# 501 Bad hard drive again!!!!



## smhartner (Jul 24, 2002)

Back in April, my 501's hard drive failed, losing 20 hours of recordings, and basically acting screwy.

I was sent a refurbished unit, which was garbage. It never worked out of the box.

I was then sent another refurbished unit, which actually worked fine, up until a week ago. The hard drive on this unit is failing now, refusing to play old recordings, and losing most of them anyway.

I called cust service, ready to spit fire.

I was told that the policy is to send another refurb, but they could SELL me a new unit. I remained polite, and told her I'll send back refurbs until they send me a new one.

I also threatened to email Charlie and explain the situation to him.

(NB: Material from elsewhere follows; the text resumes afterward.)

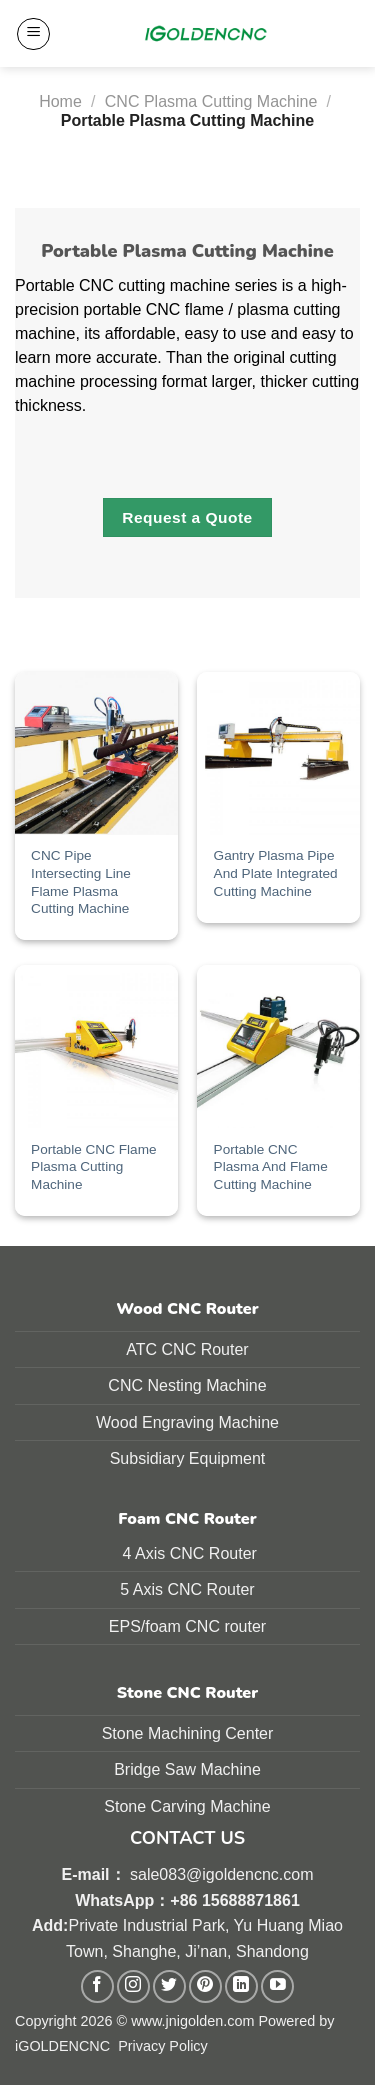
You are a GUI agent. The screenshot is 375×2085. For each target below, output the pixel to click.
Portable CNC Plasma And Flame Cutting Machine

I was put on hold, and told to expect a new 501 in 3 days.

We'll see....

Has anyone else still been getting HD failures?
Also, have they changed the HD's they use?

Does anyone know if the new unit gets a new warranty, or is it worth paying for the extended warranty?


Scott
:hi:


----------



## Mark Lamutt (Mar 24, 2002)

Definitely pay for the extended warrenty. I don't know for sure, but I'm pretty sure that your warrenty doesn't get extended just because you get a new box. The extended warrenty is $1.99 a month, and requires keeping it for 12 consecutive months. Money well spent, IMO!

BTW, Welcome to DBSTalk! :hi:


----------